How to complete this task: Whenever a line in the data contains "Locate", show that line.

Material for this task:

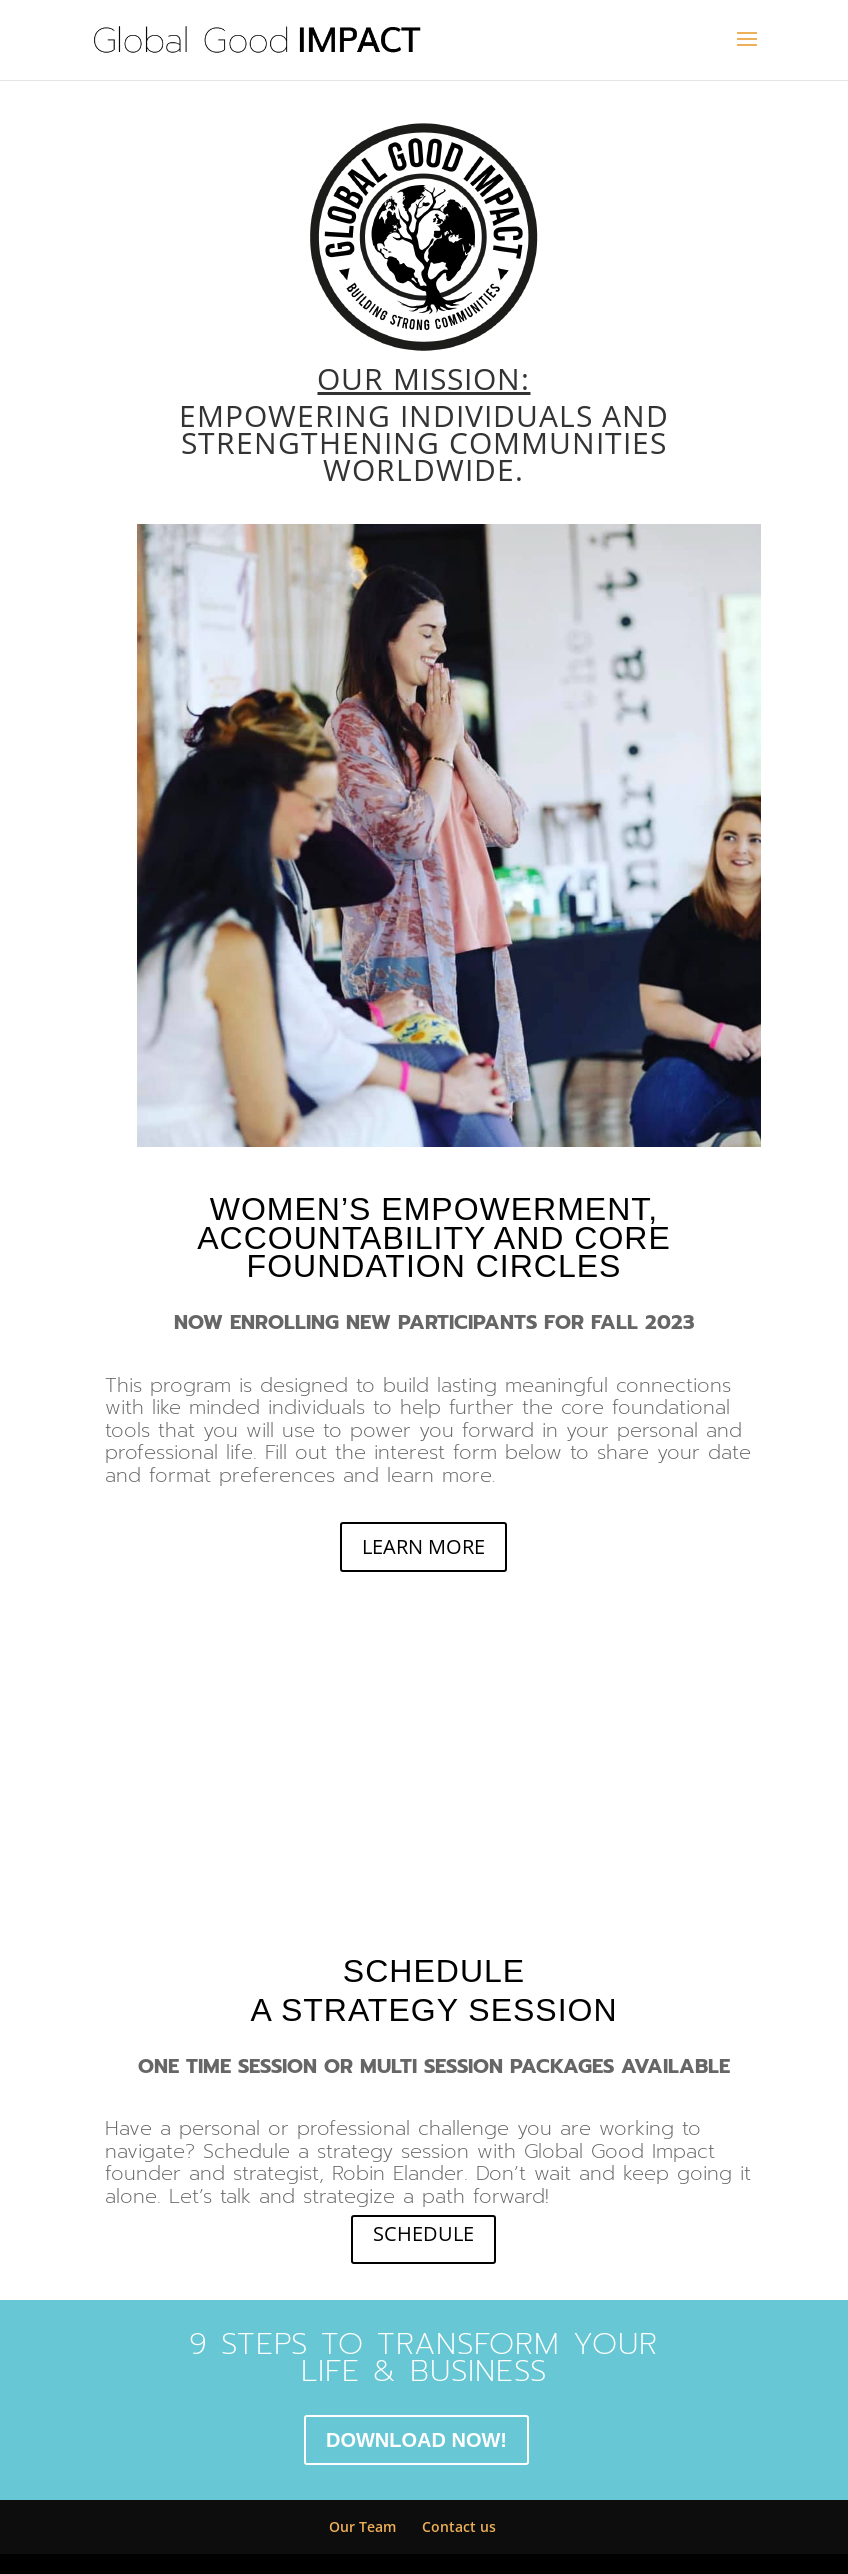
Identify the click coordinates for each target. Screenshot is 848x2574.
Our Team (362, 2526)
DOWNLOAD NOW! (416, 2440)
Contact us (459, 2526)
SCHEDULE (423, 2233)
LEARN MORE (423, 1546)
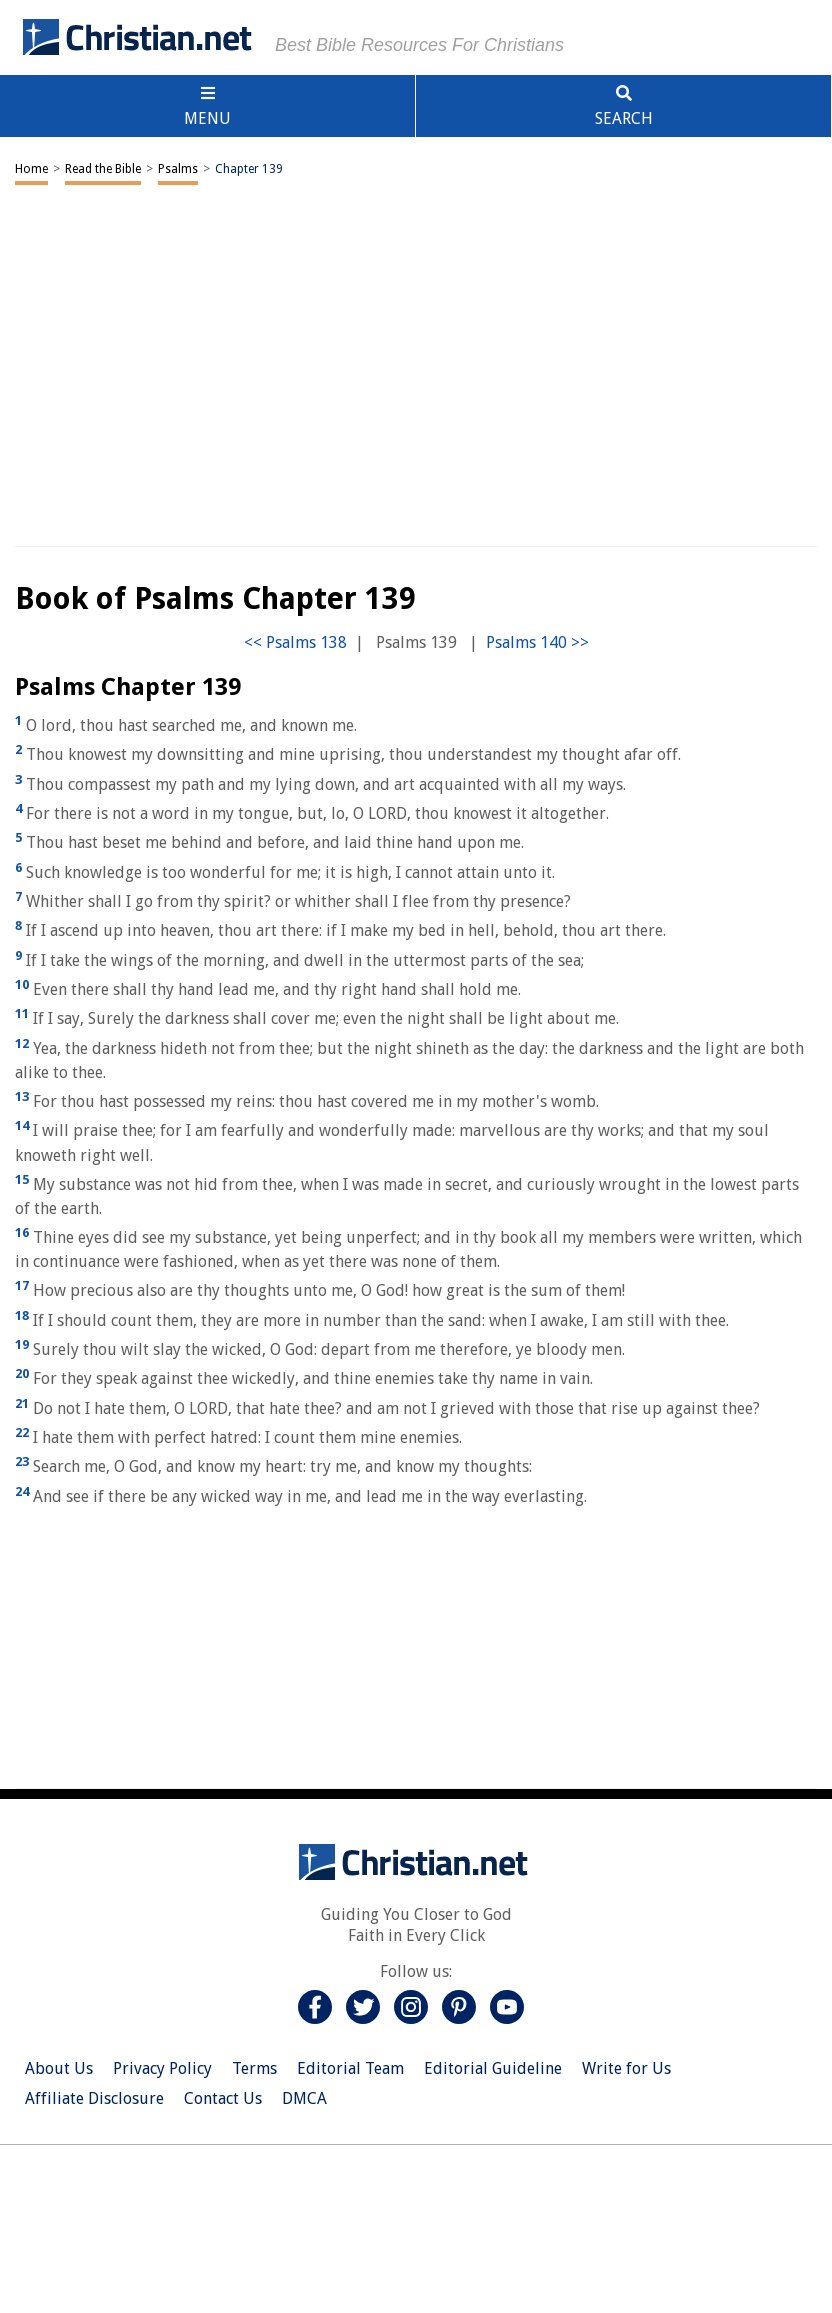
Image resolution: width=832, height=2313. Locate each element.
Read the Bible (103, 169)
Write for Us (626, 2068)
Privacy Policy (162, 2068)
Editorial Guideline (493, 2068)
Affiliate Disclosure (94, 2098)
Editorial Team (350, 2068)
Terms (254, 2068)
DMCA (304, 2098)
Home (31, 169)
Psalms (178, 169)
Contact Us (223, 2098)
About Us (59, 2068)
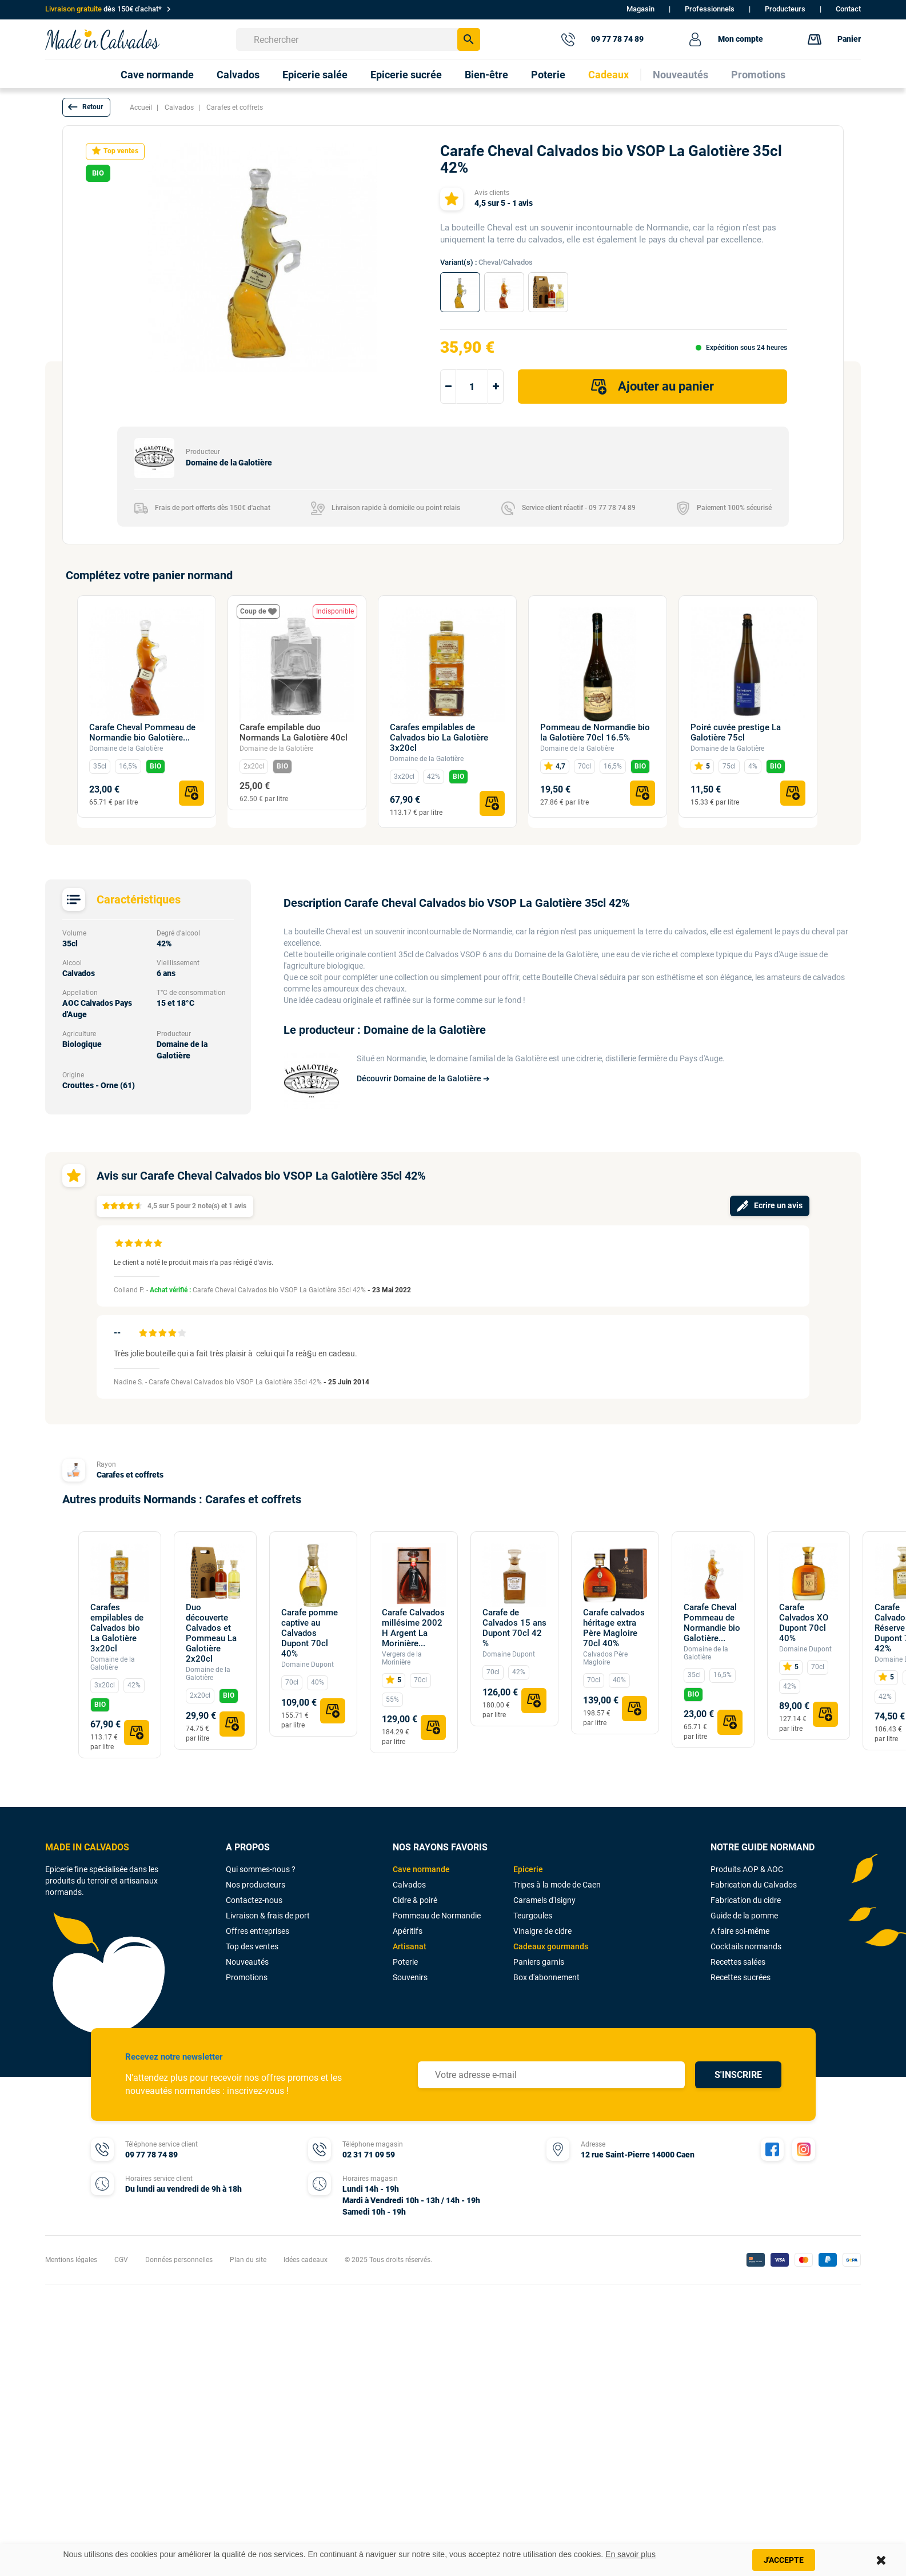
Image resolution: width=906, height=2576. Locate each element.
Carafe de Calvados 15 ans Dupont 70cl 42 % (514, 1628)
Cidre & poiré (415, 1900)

Solution for this task:
Image resolution: width=832, height=2313. Locate each element.
Image resolution: width=906, height=2576. Locate each element.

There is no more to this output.